[Page-level text extractions]
▼▼▼

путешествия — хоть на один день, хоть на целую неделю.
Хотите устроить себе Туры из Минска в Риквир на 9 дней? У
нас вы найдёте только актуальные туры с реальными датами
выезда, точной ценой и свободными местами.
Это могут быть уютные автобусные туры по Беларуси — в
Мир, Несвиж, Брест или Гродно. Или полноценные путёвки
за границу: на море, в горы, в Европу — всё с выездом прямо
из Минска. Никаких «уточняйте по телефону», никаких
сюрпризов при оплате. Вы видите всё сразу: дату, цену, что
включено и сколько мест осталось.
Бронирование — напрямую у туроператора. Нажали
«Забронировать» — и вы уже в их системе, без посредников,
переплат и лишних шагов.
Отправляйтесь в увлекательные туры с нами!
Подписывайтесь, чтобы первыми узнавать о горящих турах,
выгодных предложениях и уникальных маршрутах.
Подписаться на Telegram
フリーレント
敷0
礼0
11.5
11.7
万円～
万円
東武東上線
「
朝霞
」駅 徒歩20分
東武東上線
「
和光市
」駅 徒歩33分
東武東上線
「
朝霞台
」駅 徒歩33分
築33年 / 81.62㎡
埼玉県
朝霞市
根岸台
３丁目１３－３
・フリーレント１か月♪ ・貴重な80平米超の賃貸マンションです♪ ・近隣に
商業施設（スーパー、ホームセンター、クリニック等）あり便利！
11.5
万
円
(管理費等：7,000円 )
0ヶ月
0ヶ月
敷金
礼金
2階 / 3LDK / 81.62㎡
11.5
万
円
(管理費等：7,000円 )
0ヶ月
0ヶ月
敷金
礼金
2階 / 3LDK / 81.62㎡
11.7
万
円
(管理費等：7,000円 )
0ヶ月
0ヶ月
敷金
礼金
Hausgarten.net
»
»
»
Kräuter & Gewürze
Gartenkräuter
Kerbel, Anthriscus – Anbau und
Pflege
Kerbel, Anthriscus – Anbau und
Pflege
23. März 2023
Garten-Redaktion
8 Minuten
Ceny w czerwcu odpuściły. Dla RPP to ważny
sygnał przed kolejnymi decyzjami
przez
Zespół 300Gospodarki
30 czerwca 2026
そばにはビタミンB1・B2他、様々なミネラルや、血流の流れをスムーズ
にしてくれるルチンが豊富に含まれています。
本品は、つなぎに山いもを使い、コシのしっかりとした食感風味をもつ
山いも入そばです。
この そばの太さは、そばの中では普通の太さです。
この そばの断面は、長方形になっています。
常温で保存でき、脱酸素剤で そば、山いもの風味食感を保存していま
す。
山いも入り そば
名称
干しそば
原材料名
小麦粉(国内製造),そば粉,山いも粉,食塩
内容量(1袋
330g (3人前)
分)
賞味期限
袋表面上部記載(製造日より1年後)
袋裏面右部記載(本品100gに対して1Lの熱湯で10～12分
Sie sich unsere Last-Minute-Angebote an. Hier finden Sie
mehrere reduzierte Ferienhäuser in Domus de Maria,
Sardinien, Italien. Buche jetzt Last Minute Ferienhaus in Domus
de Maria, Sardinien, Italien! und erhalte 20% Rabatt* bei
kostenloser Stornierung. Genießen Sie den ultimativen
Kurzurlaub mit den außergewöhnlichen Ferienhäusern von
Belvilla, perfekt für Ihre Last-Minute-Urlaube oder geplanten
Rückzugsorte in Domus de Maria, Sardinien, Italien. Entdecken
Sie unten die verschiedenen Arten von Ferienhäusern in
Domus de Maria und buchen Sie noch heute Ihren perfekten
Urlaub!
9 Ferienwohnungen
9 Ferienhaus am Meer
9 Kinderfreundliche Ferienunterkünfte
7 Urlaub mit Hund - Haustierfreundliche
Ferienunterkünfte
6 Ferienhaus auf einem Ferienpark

▲▲▲

* ACTION ITEM *
Only lines that contain "Минска" are needed, so copy each of them from the data.

* ANSWER BOX *
Хотите устроить себе Туры из Минска в Риквир на 9 дней? У
из Минска. Никаких «уточняйте по телефону», никаких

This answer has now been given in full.